Context
I'm trying to implement a (hopefully) simple login system using PHP and PostgreSQL.
This is the postgres table containing usernames and hashed passwords.
Users are not meant to be able to create new rows in this table so I already hashed the passwords using password_hash('password', PASSWORD_BCRYPT) and then manually copypasted the value in the table.
Let me know if you think this could pose a problem.
Users can, however, login to an already existing account by inputting the right username and password combination into a login form.

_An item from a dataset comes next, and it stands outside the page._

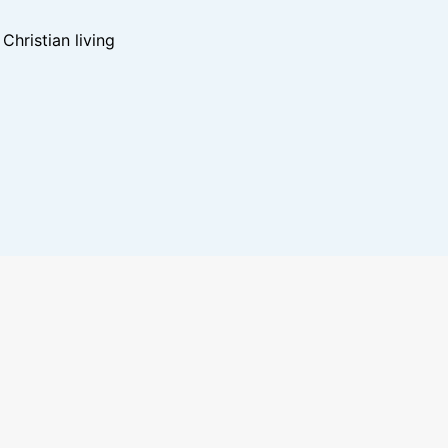
hristian living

When the login button is pressed I need to retrieve information about the user entered, so that if it matches any user I can then verify the password using password_verify().
The Problem
When the login button is clicked I run this code:
$dbconn = pg_connect("host=host dbname=dbname user=user password=pwd");
if (!$dbconn) {
die("Error in connection: " . pg_last_error());
}
// setting the username as it would be provided by the form field
$username = 'Dan';
// maybe unrelated: why do I need to write 'username' instead of username? all of my other queries work without ''
$query = "SELECT * FROM user WHERE 'username' = $1";
$stmt = pg_prepare($dbconn, "", $query);
var_dump($stmt); // gives output "resource(3) of type (pgsql result)", got no clue on how to see what's indside
$result = pg_execute($dbconn, "", array($username));
var_dump($result); // gives output "resource(4) of type (pgsql result)"

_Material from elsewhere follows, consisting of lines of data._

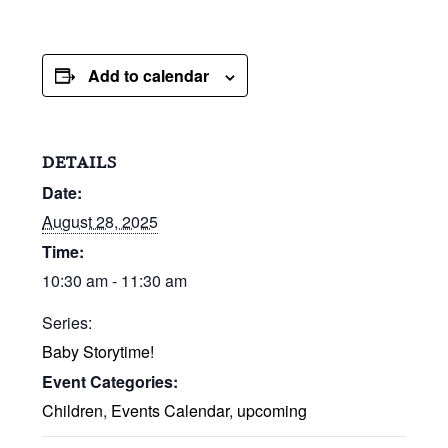
Add to calendar
DETAILS
Date:
August 28, 2025
Time:
10:30 am - 11:30 am
Series:
Baby Storytime!
Event Categories:
Children
,
Events Calendar
,
upcoming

$row = pg_fetch_assoc($result);
var_dump($row); // gives output "bool(false)", indicating that pg_fetch_assoc() failed
The main problem would be that pg_fetch_assoc() fails and returns false, however I believe this may also be caused by an incorrect query or by the way I build the statement, hence why I included everything.
Edit
Forgot to mention that I also tried formulating the query as:
$query = "SELECT * FROM user WHERE username = $1";
And in this case I get and error saying:
Warning: pg_prepare(): Query failed: ERROR: column "username" does not exist LINE 1: SELECT * FROM user WHERE username = $1.